David, first of all, congratulations! You guys have made a splash in a pretty saturated blogger sphere. I first came across the blog not from our intranet but from Chris Blattman's indefatigable blogging. Chris' recommendation increased my chance of clicking the link. Similarly, Carl Wieman's advocacy of interactive teaching probably got more people thinking about the merits of interactive learning, despite the obvious methodological weakness of the evaluation. Which brings me to a topic I often wonder about: what's the best way to influence policymakers to adopt new ideas. Are they more convinced by an idea that's proven by randomized evaluation, or personal observation of a compelling story, or hearing it from a source they trust? It's interesting to see that Wieman combines the force of mass media with the reputation of the Science journal. I suspect that the Science journal alone would have made limited impact on the education policy community or the public. Would a famous journalist reporting on this case and all the numbers (without Wieman's study) have made the same splash? I don't know. Long time ago when Rachel Glennerster and Ben Olken and I were on the same panel discussing RCT, I had challenged JPAL to do an RCT to evaluate the relative efficacy of these channels of influence. Haven't seen anything yet.

I love high-standard evaluations but I've also sinned many times to "broadcast to (my small) world" a compelling idea in my role as a policy advisor. One such idea is the Activity-based Learning model of classroom management. Though an NGO invented it two decades ago, Tamil Nadu was the first Indian state to adopt it in large scale. A number of other Indian states have since adopted it. Now, if you have seen ABL in action and the familiar counter factual, you cannot help but talking about it and wondering why others don't do it. A rigorous evaluation will be great, though the lack of it didn't seem to deter a number of large states to embark on this highly challenging reform. I hope the lack of a rigorous evaluation of ABL does not indicate lack of responsiveness of the research community.

Joshua Muskin
August 12, 2011

Thank you for this very thoughtful blog. The sincere intellectual reflection, and even uncertainty, to which you admit is precisely what i perceive that we miss in most scientific journal articles, whether in the physical or social (which i know much better) sciences. Here, and in the article on which you report, I hear you thinking out loud and intelligently about issues for which there is, I posit, virtually never one correct answer. What we really need on the ground (in this instance, in the classroom) are concrete ideas that teachers and other educators might try out themselves. These ideas include strategies, or approaches, but they also include the criteria, or standards, and means to assess these criteria that educators (or anyone) can employ to determine the effectiveness of what they are trying and to guide them in any revisions. So, yes, we disserve ourselves when we only publish empirically proven "answers," mainly because these answers will always be contextualized and, therefore, limited in their applicability; at least in the social sciences (of which economics is one, though sometimes it seems to pretend to be a physical science). Let's think out loud in public more often. Thank you for your doing so here with such intellectual honesty.

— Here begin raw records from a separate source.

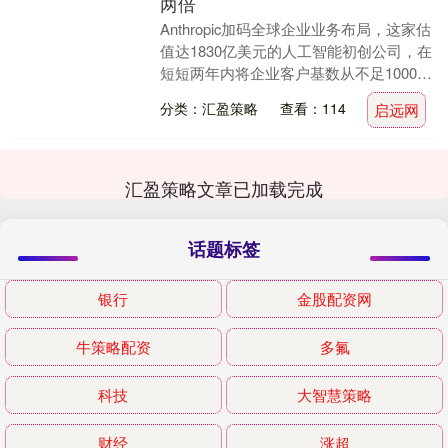
两倍
Anthropic加码全球企业业务布局，这家估
值达1830亿美元的人工智能初创公司，在
短短两年内将企业客户基数从不足1000家
扩大至30多万家。目前，各行业、各....
分类：汇盈策略
查看：114
启远网
汇盈策略文章已加载完成
话题标签
银行
金股配资网
牛策略配资
多氟
科技
大智慧策略
财经
涨超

Also, thank you for drawing our attention to the ridiculous (even dangerous) AP interpretation of the research into the title “It's not teacher, but method that matters.”


Joshua Muskin

August 19, 2011

Excellent points about the Wieman paper, however, Carl Wieman is not the only physicist studying physic education. I don't know if you will appreciate a paper list or not but you seem to have a proclivity to read the literature so I found myself obligated to expose you to more of it. Please don't take this as me trying to prove you wrong. I mean no offense by it.

A 6000 student study on interactive engagement techniques - Richard Hake

Ten years of research on peer instruction - Eric Mazur

Differences in professors implementations of peer instruction - Chandra Nurpen and Noah Finkelstein

Student expectations in introductory physics - Edward Redish

I hope you will find that physics education is a growing field not just represented by Carl Wieman.